战奴班的日夜培训带给孟飞舟的不仅仅是鲜明的八块腹肌、习惯被锁着的下体,也给了他更加敏锐的感官。孟飞舟意外地对「第一幻象」没有表现出任何警惕和敌意,但他依然时刻关注着彭阳的状态。

        就像一匹看家护院的狗,另一只狗当然也在他的安保范围内。

        彭阳坐在地上,对着孟飞舟挥了挥手,示意自己没事。

        两个赤裸的年轻血仆对视了会儿,竟然有一瞬间不通过他们同族血仆专用的交流通道,也明白对方在想什么,以及凝望对方的理由。

        孟飞舟知道:彭阳累了。

        那是一种许久见不到心念之人的疲劳,他们来到这里的原因是刘一漠,而这一切的动力源泉却残忍地被割离出去。
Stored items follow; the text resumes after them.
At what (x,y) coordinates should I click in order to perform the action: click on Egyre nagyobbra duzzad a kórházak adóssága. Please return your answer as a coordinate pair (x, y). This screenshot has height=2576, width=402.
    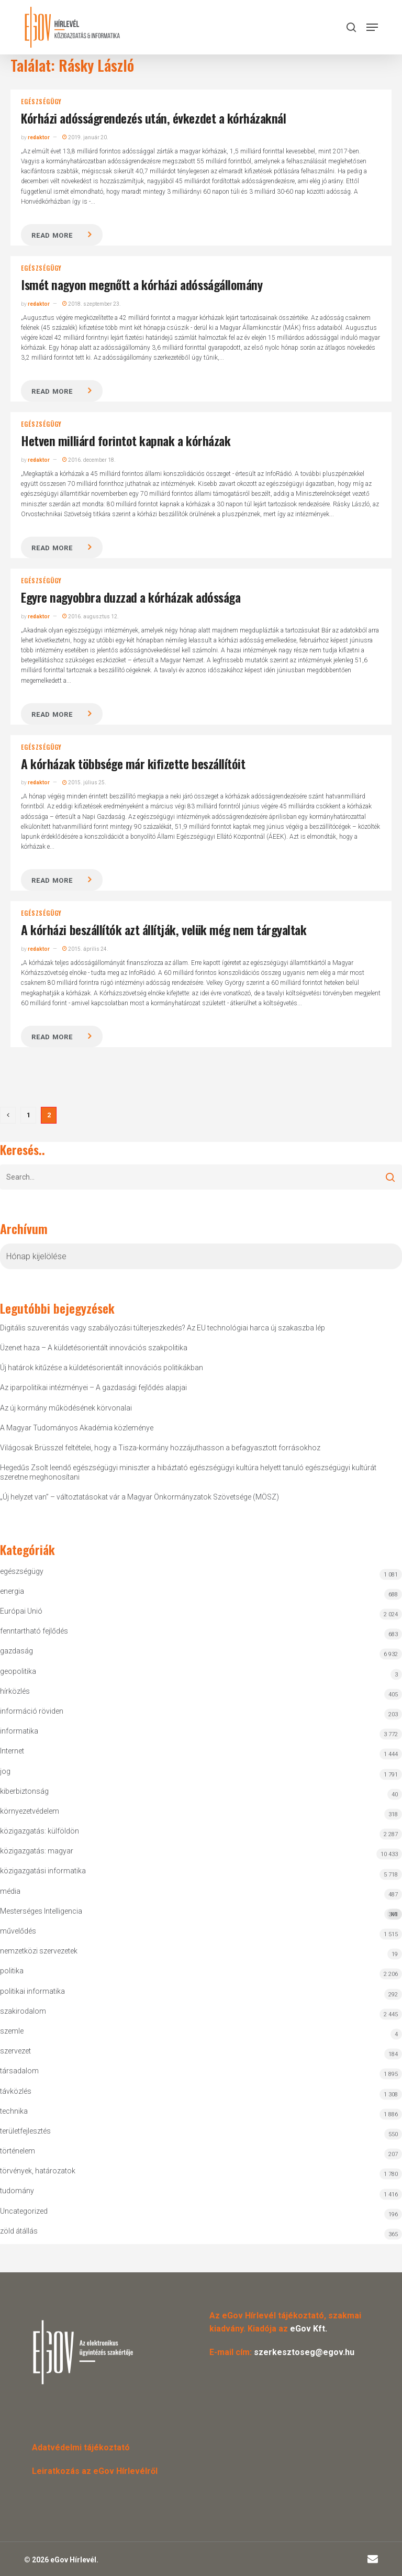
    Looking at the image, I should click on (130, 596).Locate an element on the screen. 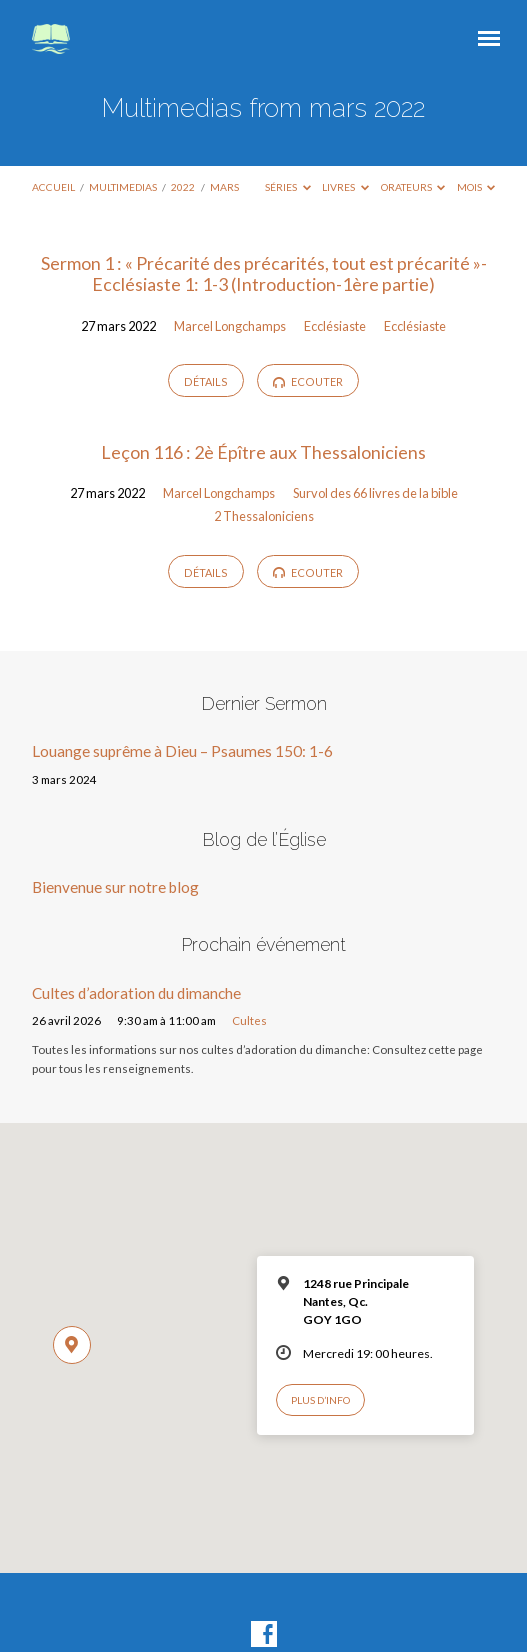 The height and width of the screenshot is (1652, 527). Cultes d’adoration du dimanche is located at coordinates (136, 993).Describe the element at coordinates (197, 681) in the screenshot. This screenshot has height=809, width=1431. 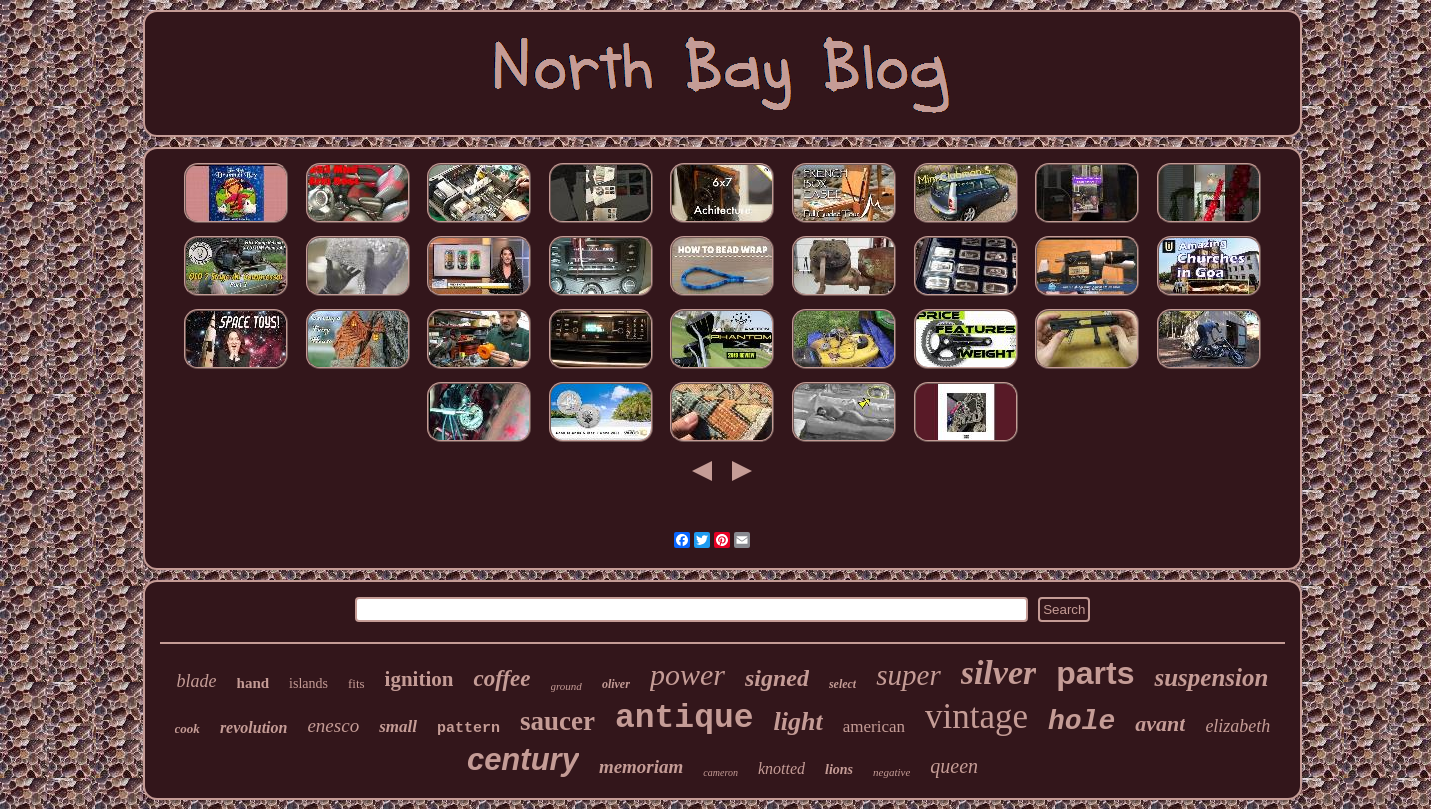
I see `blade` at that location.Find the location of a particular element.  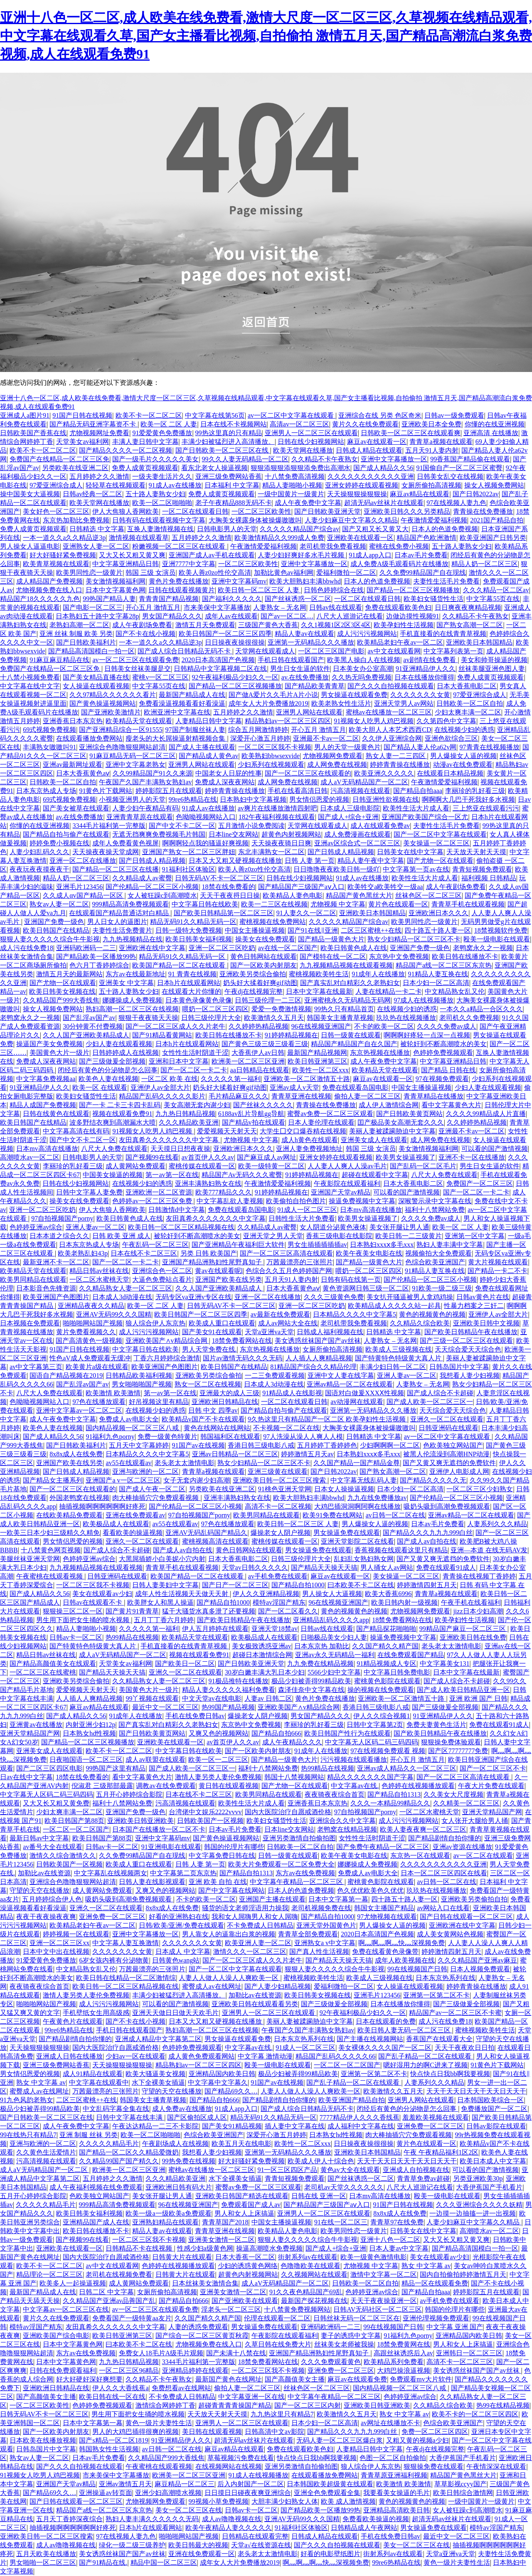

大鸡巴插洞洞啊阿啊在线播放 is located at coordinates (357, 1506).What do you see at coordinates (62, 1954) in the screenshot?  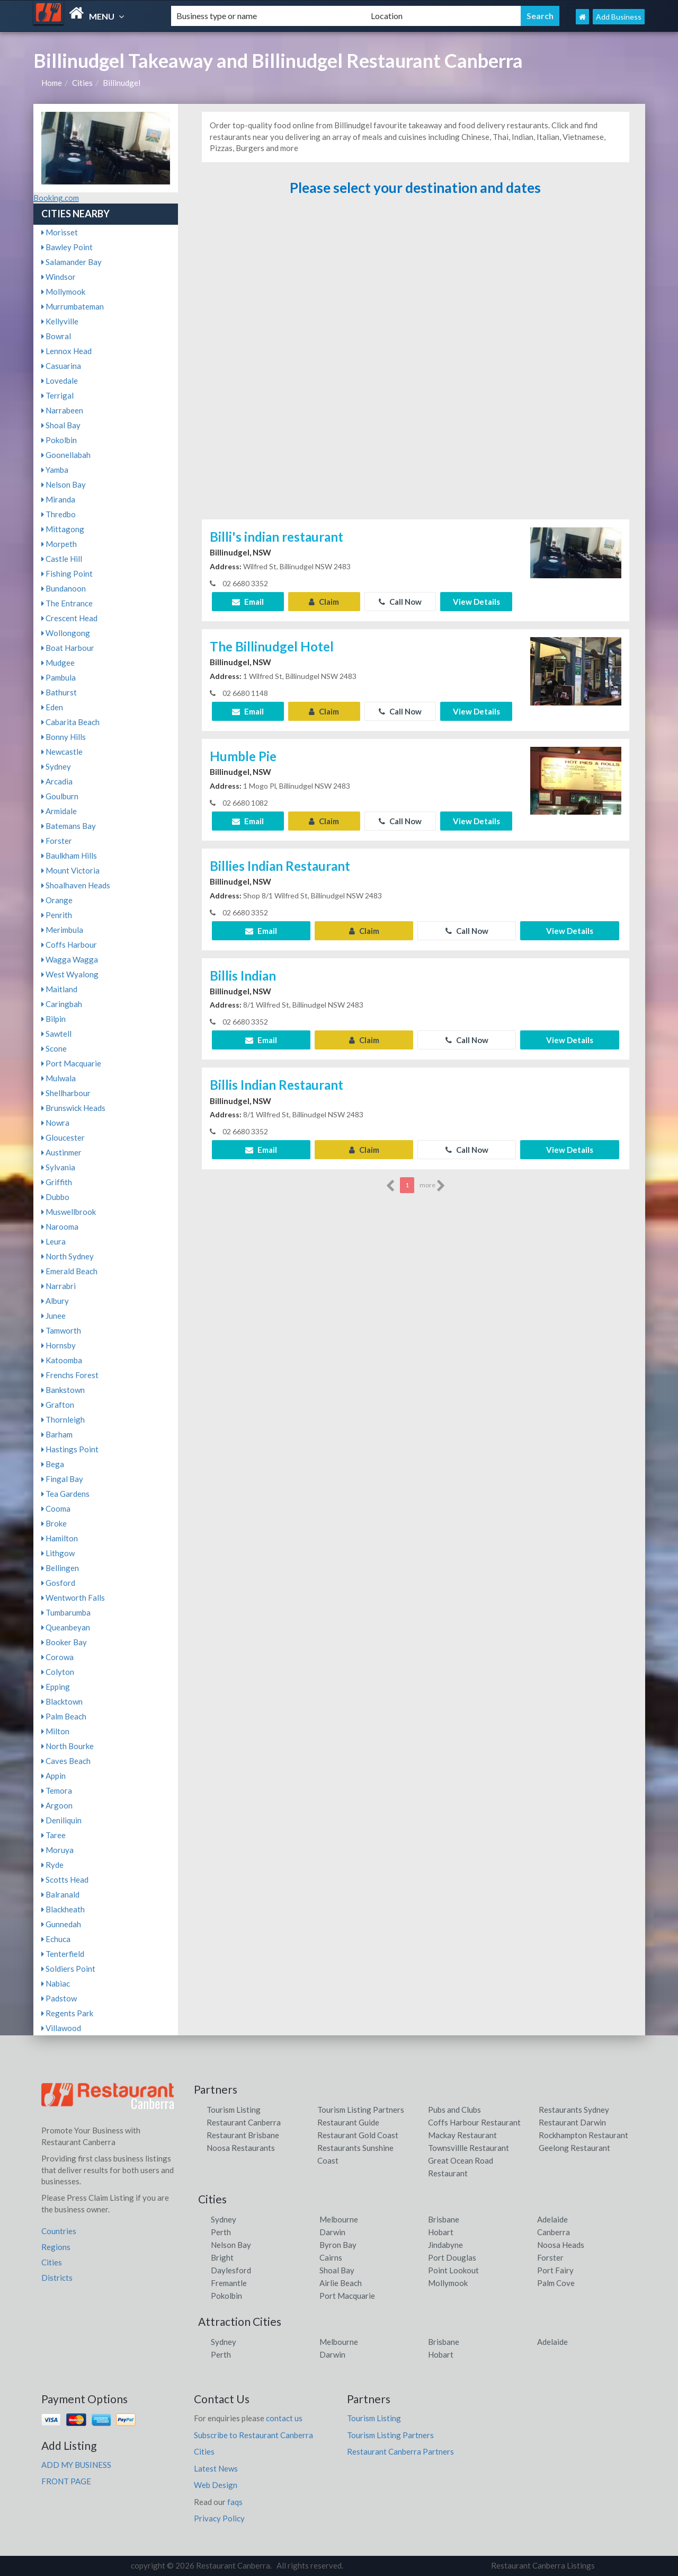 I see `Tenterfield` at bounding box center [62, 1954].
        他们想念刘一漠,就像游子看着天上的月亮。

        时间再久一点的话也许他们甚至会产生动摇:我真的还能回到故乡吗?

        「还要多久才能见到一漠呢?真的能见到吗?」

        这样的疑问孟飞舟心里也有,所以他能够理解彭阳。

        而彭阳则知道:孟飞舟在呵斥自己。